On April Fool’s Day, I really wished that I could wake up and find that the life I have been living for the past few weeks was just a dream. I wished that life across the globe could return to the “normal” of at least one month ago, but it can’t. The current COVID-19 situation has definitely changed most of our lives forever. It has caused us to have to change ourselves, our routines, our environment, and our businesses. The thing is . . . most people don’t like to change even though it is the one thing that we can count on. Change is constant.
If there is anything I have learned while helping organizations implement new projects, policies, and systems to meet their business needs and demands in an ever-changing workplace, it is that change is not easy. We have to learn from it and make even more changes. I have utilized the following six basic practices to help others ensure successful changes and hope you will consider these as you implement changes in your organization to come out of this crisis.
1) True North
The starting point for creating a successful change is to clearly share your “True North.” This is defined as your orienting point – your fixed point in a spinning world – that helps you stay on track. If you want to gain buy-in and support, start with this clarity of purpose and vision.
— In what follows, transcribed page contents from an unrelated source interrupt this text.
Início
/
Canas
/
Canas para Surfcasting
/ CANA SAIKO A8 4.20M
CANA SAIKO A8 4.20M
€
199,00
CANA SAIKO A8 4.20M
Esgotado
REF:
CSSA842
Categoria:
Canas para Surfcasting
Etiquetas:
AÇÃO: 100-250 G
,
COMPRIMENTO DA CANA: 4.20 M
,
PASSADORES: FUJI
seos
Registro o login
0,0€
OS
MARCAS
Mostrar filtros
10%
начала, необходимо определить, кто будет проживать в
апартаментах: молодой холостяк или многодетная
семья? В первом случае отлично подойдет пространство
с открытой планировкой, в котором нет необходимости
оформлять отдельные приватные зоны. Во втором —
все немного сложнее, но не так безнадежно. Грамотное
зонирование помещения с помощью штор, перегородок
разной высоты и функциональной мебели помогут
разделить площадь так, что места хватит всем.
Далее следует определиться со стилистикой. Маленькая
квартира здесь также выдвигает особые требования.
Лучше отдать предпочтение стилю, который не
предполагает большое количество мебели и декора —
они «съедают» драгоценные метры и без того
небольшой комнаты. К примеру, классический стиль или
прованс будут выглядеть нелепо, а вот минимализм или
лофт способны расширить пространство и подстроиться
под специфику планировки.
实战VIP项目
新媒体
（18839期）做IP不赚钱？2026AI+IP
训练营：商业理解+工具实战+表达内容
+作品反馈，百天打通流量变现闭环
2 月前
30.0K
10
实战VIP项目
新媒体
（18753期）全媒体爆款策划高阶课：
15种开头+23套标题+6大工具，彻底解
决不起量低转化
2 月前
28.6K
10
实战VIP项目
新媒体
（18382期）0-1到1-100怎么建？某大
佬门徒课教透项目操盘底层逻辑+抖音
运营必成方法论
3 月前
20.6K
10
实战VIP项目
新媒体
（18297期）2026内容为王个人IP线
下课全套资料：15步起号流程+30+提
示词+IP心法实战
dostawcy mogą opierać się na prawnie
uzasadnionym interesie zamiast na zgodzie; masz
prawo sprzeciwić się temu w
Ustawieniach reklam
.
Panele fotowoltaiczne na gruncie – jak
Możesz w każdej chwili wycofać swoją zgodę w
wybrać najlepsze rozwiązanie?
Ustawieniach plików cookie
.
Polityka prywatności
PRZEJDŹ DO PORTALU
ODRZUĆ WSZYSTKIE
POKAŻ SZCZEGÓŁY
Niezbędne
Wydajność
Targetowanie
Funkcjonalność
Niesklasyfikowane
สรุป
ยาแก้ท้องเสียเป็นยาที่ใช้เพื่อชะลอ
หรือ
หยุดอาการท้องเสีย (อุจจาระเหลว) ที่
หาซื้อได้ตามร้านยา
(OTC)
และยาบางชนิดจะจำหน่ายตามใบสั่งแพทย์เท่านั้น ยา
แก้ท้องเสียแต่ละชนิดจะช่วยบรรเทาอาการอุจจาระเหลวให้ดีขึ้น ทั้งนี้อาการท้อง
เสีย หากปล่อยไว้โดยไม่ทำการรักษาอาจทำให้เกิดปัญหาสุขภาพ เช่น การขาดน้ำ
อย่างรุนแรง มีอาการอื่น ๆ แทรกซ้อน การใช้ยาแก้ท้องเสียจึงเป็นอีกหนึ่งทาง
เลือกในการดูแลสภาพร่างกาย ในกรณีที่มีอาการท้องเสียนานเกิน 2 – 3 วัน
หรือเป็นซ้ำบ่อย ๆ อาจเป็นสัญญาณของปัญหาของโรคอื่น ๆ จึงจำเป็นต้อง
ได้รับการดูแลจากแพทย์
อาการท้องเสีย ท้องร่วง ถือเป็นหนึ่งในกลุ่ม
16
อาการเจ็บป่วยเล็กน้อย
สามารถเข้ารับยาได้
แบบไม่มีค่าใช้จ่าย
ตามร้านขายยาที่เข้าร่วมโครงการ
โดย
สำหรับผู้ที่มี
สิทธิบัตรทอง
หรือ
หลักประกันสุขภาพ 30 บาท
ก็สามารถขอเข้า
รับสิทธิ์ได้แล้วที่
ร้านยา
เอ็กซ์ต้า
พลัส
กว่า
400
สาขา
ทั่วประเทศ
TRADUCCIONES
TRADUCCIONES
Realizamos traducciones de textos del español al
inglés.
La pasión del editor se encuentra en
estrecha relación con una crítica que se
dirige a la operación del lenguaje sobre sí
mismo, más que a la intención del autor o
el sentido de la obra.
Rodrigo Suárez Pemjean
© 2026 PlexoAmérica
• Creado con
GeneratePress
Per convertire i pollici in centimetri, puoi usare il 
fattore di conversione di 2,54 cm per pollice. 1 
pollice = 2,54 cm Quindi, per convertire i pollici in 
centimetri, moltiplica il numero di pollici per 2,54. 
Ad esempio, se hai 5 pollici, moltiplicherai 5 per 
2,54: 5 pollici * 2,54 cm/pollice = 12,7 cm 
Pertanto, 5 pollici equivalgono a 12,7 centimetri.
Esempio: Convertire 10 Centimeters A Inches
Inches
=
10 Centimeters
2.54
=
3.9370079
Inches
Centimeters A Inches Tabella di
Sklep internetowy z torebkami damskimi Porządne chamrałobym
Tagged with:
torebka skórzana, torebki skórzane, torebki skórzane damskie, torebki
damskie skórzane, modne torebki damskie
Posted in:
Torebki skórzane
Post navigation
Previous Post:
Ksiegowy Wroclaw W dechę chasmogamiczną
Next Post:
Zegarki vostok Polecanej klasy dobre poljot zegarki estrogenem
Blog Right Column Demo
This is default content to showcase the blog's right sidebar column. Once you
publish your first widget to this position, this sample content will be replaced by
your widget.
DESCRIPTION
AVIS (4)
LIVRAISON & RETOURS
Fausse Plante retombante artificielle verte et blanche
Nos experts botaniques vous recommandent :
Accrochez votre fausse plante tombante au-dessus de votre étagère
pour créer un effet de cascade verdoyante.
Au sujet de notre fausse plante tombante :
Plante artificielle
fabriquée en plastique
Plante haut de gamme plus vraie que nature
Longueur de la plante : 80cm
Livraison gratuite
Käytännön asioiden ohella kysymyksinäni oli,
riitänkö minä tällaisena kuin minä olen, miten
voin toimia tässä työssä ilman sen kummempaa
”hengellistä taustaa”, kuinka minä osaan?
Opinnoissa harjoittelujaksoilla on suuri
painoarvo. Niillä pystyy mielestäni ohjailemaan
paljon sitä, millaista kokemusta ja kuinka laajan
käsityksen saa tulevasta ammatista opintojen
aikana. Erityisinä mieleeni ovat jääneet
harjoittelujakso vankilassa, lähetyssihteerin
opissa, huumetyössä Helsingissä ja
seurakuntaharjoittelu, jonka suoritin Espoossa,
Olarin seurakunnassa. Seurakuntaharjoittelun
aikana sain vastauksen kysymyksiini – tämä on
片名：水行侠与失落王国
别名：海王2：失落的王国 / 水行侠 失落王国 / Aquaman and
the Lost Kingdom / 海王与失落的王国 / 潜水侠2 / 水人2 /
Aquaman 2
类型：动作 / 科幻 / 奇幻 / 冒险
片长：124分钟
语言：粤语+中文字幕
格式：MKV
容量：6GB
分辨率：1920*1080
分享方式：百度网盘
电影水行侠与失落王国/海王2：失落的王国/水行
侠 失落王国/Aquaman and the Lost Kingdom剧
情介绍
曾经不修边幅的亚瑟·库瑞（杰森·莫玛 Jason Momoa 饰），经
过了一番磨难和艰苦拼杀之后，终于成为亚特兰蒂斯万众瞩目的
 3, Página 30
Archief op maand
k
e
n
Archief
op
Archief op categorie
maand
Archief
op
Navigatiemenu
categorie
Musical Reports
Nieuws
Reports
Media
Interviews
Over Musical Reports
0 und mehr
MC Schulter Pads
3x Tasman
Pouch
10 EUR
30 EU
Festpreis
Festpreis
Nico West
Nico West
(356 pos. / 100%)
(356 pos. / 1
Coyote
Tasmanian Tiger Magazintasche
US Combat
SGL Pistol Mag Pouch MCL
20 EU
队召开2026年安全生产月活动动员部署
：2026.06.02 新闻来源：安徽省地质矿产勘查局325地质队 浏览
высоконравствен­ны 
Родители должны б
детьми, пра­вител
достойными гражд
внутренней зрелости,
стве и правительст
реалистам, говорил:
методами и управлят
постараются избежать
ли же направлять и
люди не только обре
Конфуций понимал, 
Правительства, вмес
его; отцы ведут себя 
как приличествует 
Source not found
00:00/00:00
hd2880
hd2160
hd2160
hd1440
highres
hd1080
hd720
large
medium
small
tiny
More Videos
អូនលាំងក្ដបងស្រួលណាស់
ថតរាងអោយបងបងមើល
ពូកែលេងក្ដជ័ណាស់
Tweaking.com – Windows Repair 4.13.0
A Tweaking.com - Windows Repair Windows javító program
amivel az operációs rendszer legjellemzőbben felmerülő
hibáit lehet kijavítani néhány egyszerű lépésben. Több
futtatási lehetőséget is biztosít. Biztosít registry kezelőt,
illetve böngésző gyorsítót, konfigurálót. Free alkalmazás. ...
It includes continuous communication about what the change is and why it is happening. This way your employees are clear on the direction and goals of your organization, including what is making you need to make the change now. Sometimes you have to pull numbers together to prove your business case, but it is this True North that keeps you grounded and focused on what you plan to achieve. Your True North also provides information regarding the facts of the change so that everyone can understand where you are going and why.
With any change, you need to consider how you are going to make it happen in your organization. This includes thinking through the different departments that need to be involved and the roles you will need. You may need to create new departments, new roles, clear guidelines on reporting chains, and role descriptions as well as decision-making protocol in order to make your changes happen.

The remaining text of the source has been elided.